Manco per niente; perché c’è l’articolo 6 (quello che ha graziato Cosentino): quando un cittadino qualsiasi, regolarmente intercettato, parla con un parlamentare, questa intercettazione non può essere utilizzata se non previa autorizzazione della camera. Ma nessuno ha intercettato il parlamentare! Vero. Ma non si può nemmeno pensare che qualcuno ce l’avesse con il povero perseguitato politico, nemmeno si sapeva che aveva rapporti con il mafioso! Vero. Ma hanno confessato un orrendo delitto commesso insieme! Vero. E allora? Il parlamentare è un parlamentare, mica uno come gli altri; se anche le intercettazioni (si chiamano indirette) dimostrano che ha ucciso, stuprato, rubato, trafficato, il giudice le potrà utilizzare solo dopo che la Camera di appartenenza avrà dato l’autorizzazione. Che, come tutti sanno, non è data mai.

Occorre altro per dimostrare che si tratta di un sistema preordinato per assicurare che le intercettazioni, dunque le prove più dirette, inequivocabili, insuperabili che ci siano, non debbono essere utilizzate contro i politici delinquenti? Occorre altro per dimostrare che la grazia a Cosentino è stata concessa sì, forse, per contiguità politica, per disciplina di partito, per dimostrare che B&C sono saldi in sella e controllano ancora il Parlamento; ma soprattutto perché questa garanzia di impunità non si deve incrinare con un precedente?

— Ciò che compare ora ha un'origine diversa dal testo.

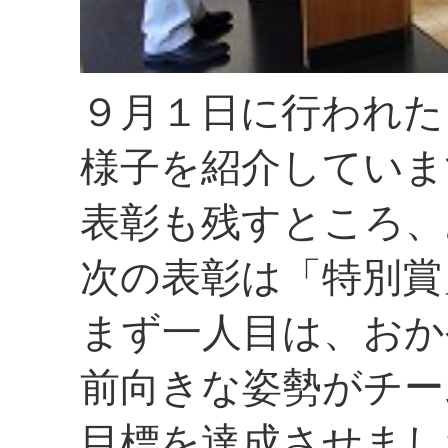
９月１日に行われた
様子を紹介していま
表彰も残すところ、
次の表彰は「特別賞
まず一人目は、おか
前向きな姿勢がチー
目標を達成させまし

E infine l’ultima mazzata. Tutti naturalmente pensano che questa serie di sconcezze legislative siano state fatte da B&C, una delle tante leggi vergogna. E in parte è vero, nel 2003 c’era sempre lui, B. Ma la legge 140 del 2003 non fu ideata dai C di B. Il suo papà fu Marco Boato, a quell’epoca non so se Verde o Radicale, comunque all’opposizione. E fu votata con votazione nominale a scrutinio simultaneo: favorevoli 302, contrari 17, astenuti 13, votanti 319, presenti 332. Cioè, venne votata da tutti i partiti. Tutti d’accordo nella difesa della loro impunità. E oggi il Pd si permette di indignarsi sulla grazia concessa a Cosentino? Ma mi faccia il piacere!